DATA SUPPLIED:

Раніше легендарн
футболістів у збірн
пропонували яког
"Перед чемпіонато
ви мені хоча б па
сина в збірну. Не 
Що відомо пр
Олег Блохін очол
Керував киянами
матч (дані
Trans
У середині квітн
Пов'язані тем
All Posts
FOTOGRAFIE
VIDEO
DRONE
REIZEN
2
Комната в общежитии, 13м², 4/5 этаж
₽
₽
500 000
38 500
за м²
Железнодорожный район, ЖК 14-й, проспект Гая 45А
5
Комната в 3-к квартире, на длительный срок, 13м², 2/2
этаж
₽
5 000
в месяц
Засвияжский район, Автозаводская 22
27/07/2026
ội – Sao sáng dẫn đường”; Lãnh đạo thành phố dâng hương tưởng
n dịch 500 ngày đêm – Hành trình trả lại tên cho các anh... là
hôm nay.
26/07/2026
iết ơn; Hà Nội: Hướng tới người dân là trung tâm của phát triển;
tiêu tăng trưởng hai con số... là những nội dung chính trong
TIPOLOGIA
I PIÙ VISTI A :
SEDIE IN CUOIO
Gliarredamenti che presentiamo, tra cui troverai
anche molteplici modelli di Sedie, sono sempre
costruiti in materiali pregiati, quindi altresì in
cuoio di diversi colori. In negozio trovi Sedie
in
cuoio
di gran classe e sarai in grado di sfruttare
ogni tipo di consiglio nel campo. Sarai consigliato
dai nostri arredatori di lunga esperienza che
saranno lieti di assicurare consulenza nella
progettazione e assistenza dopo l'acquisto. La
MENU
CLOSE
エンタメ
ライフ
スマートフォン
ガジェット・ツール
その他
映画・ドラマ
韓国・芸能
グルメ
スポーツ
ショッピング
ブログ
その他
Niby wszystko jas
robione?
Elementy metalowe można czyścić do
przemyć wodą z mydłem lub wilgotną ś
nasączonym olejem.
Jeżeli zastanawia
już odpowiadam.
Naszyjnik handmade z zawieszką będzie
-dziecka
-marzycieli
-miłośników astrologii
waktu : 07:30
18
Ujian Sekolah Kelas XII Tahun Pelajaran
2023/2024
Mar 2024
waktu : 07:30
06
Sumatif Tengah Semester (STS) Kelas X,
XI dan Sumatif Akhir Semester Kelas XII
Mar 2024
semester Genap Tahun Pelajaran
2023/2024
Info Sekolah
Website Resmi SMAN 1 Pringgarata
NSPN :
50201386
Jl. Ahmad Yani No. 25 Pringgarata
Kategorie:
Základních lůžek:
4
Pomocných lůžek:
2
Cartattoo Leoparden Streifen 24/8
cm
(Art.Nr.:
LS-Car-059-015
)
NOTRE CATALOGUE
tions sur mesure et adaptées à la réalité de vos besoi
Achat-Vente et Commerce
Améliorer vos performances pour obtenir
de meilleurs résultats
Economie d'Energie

WHAT YOU WILL DO:
Go through the lines above and copy any that contain "Kelas".

TASK RESPONSE:
Ujian Sekolah Kelas XII Tahun Pelajaran
Sumatif Tengah Semester (STS) Kelas X,
XI dan Sumatif Akhir Semester Kelas XII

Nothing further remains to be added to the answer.